Worries About Children
Ruby stirred the flour and butter mixture with a large wooden spoon.
“Pass me the eggs one at a time, please Tommy,” she said to the young Aboriginal boy at her side.
“Oh Missus, that stinks!” Tommy held his nose as the offending egg landed in the cake.
Too late the bad egg disappeared into the mixture.
“I can’t waste all that flour and butter. This is going to be a huge cake so maybe one bad egg won’t be noticed. Don’t say a word now Tommy. Promise?”
“I promise, Mrs Lane. I just won’t eat any. Phew!”
Ruby poured in the dried fruit and gave Tommy the spoon to continue mixing. She pulled out the letter from Annie and read it again.
“That a letter from your daughter Mrs Lane?”
“Yes, Tommy. She’s at a hostel in Roma but she doesn’t like it very much. Says they are starving her and she’s all skin and bone.”
“Why don’t you bring her here, Missus? She could eat some of this cake.” He looked at it doubtfully and sniffed. “It doesn’t smell so bad now.”
“I’ll put some rum in it. That should fix it up.”
After the cake disappeared into the interior of the large fuel stove Ruby removed her apron and sat on the shady back steps trying in vain to find a cool breeze.

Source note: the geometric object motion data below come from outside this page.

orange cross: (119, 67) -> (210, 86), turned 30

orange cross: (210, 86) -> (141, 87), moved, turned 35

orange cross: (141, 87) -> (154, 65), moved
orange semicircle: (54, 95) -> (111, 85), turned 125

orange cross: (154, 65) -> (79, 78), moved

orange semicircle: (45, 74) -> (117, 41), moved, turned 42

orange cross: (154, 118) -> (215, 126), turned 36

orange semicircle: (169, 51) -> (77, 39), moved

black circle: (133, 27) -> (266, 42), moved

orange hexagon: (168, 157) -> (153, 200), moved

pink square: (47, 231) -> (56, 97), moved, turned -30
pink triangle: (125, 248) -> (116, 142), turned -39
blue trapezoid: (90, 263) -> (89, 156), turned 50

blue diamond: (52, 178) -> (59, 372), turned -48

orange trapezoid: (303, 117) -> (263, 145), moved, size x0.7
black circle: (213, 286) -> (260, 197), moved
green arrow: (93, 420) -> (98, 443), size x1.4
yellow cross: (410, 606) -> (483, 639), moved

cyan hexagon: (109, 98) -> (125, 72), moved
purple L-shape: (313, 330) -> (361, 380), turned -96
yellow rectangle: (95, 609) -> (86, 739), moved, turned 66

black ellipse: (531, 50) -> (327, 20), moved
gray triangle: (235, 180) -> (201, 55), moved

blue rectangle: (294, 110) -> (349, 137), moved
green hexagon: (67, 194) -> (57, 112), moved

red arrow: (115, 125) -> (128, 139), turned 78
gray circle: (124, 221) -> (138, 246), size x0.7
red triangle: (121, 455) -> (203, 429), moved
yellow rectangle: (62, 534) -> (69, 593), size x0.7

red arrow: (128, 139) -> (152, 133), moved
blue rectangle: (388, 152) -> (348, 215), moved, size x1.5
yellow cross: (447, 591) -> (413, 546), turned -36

What to do with Annie? Tears had fallen onto the letter leaving smudges on the childish handwriting. This was not the only disturbing letter she had received. The matron at the hostel had written to say Annie was uncooperative and unwilling to make friends with the other boarders. The fees for next term were due and it was going to take much of Ruby’s earnings to pay them.
Should I be making my daughter’s life a misery because of my own poor choices? Ruby sighed and returned to the kitchen to check whether Tommy had finished peeling the mound of potatoes she had left.
Several days later she was drinking tea with Mrs Winters, the wife of the Boss. This was a time to discuss the running of the household and plan the month ahead. Talk drifted to the problem of Annie.
“I think I might have a solution,” Mrs Winters said thoughtfully. I have heard of some girls boarding with families instead of at the hostel. It would be more pleasant for her than where she is.”
“Maybe she could come here more often?” Ruby wondered.
“It’s still a long train trip to Charleville… about six hours. Then it’s another hour to get here. By all means she could come for the school holidays.”